At first, he embraced the automated license plate reader (ALPR) cameras from Flock Safety, an Atlanta-based surveillance technology company. The former employee believed the ALPR system would help address shoplifting and solve serious crimes that occasionally happened around the mall, like robberies and vehicle theft.
And then he realized the power — and scope — of the license plate surveillance system. Flock can help users analyze patterns of movement and potential associations between drivers. And Simon Property Group gave several law enforcement agencies open access to search and receive notifications from its ALPR system.
“If people knew more about it, I would say people will obviously be pissed off,” he said. “Nobody wants big brother watching you on every single little thing.”
During the George Floyd riots, our neighbor put up a big WE BELIEVE BLACK LIVES MATTER AND ALSO BLAH BLAH BLAH sign in their front yard. I very briefly cogitated somehow spiriting it away in the dead of night until I almost immediately realized that, dead of night or no, my action would be caught by a minimum of three cameras from three different points of view, with my face clearly recognizable, and I thought better of any such project. Thus did cameras reinforce ordinary prudence.Soon enough, the neighbors put the house on the market, and the realtor spirited the sign away in furtherance of making the property saleable. On camera or not, this was perfectly fine. It began to strike me that in almost any conceivable situation, cameras tend to enforce appropriate community expectations. If you think your actions will be on camera, you think twice. The KPBS story continues,
The use of license plate reader technology has long been a flashpoint between law enforcement and privacy advocates.
In recent years, California has established certain guardrails for ALPR networks owned by police departments and other public entities, including restrictions on how the data can be shared. The systems are also subject to public records requests.
But those safeguards don’t apply to the many private businesses — including Home Depot, Lowe's, the Southwestern Yacht Club, Fashion Valley mall and homeowners associations — that give police access to their license plate readers.
These private systems effectively serve as a wide-ranging extension of law enforcement's surveillance apparatus — even though the private businesses are not subject to the same public scrutiny and transparency requirements.
Wait a moment. Why would an upscale retailer, a big-box store, or an HOA want to install license plate readers? Almost certainly to deter theft, vandalism, or other potential crime.
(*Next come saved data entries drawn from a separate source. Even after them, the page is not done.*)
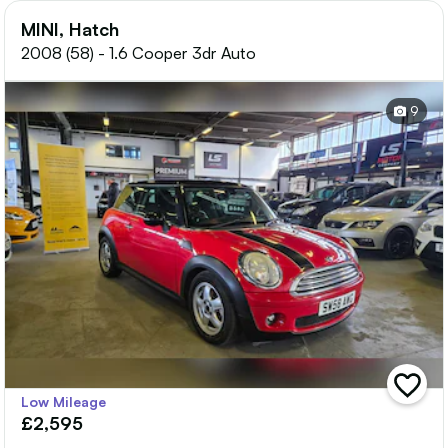
MINI, Hatch
2008 (58) - 1.6 Cooper 3dr Auto
9
add
Low Mileage
vehicle
£2,595
to
shortlis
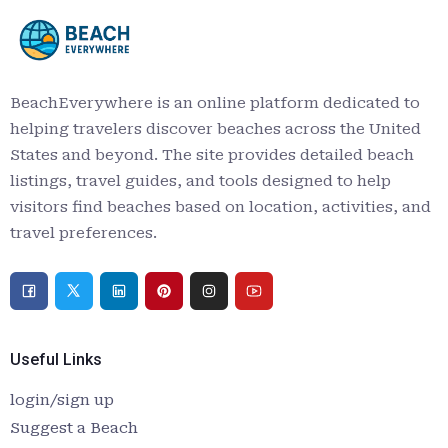
BeachEverywhere is an online platform dedicated to
helping travelers discover beaches across the United
States and beyond. The site provides detailed beach
listings, travel guides, and tools designed to help
visitors find beaches based on location, activities, and
travel preferences.
Useful Links
login/sign up
Suggest a Beach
Should any such occur, store security or the HOA would indeed share such information with the police, along with other security video they have irrespective of the ALPR. If the video isn't clear enough to get a plate number, the ALPR could certainly help. It's possible that retailers could make other potential use of the information for marketing or whatever, but certainly the primary use would be to deter crime.But why would an ordinary solid citizen be worrying about whether where he drove could wind up in someone's data base? Is he really worried that a trip to Home Depot could be used against him? They've already got his receipt and the card he used to pay, and they've already got video of him in the checkout line. This would only be a problem if the cops were trying to trace the shovel he used to bury a body, not if he were picking up some spackle.
The real problem we see often enough is that some solid citizens drive to the wrong part of town for the wrong reasons. They get caught at this often enough anyhow, but this could make tracking them just that much easier. Or they go to motels over a long lunch for trysts, or they say they're going someplace for a business meeting and wind up someplace else with someone else. I suppose license plate readers make these people nervous, but they really ought to recognize that technology has already been way ahead of them for a very long time.
Cameras are everywhere. It isn't Big Brother, it mostly just reinforces ordinary prudence.